本業と副業の違いを示す4つのマトリックス(『やりたいことは「副業」で実現しなさい』より)

 縦軸には「やりたい」かどうかを取り、横軸には「収益性」を取ります。

 収益性とは、端的にお金になるかどうかです。

 縦軸では、上にいくほど「やりたい」という度合いが高まり、横軸では右側へいくほど「収益性」が高まるとします。

 結論から先に言うと、下段のCとDの2つは副業向きではありません

 まず、副業で絶対選んではいけないのは、左下のDです。

 Dはやりたいことでもなく、収益にもつながらないことです。この選択は、副業に興味がなくても、誰でも納得してもらえると思います。

「ライスワーク」と「ライフワーク」

 ではお隣、右下のCはどうでしょうか。

 これは、やりたいことではありませんが、収益性が高く、お金になる仕事です。これを俗に「ライスワーク」といいます。ライス、つまり食い扶持を得るために行う仕事という意味です。

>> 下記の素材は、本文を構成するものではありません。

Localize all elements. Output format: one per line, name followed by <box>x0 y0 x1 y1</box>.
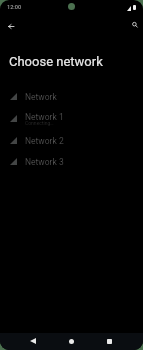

 多くの人は、仕事は自己実現の手段の一つだと考えているでしょう。それは間違いではないのですが、本業にそれを求めるのは実はお門違い。本業はお金のためにするライスワークでいいのです。

 このマトリックスで、右上のBはやりたいことであり、収益性も期待できるもの。それが本書で推奨している副業です。

 これこそが「ライフワーク」一生を通じて続けたい仕事です。自己実現は、本業ではなく副業で叶えるのが正解なのです。

 では、その隣、左上のAはどうでしょうか。これはやりたいことですが、収益性は期待できないもの。お金にはなりませんから、無料の趣味・ボランティアとして行うことは推奨できます。

 会社が副業を許容していない場合、左上のAの領域で行うしかありません。でも、その体験が将来の独立・起業につながることも少なくないのです。

 本連載では、このうちマトリックスのBを中心に語りたいと思います。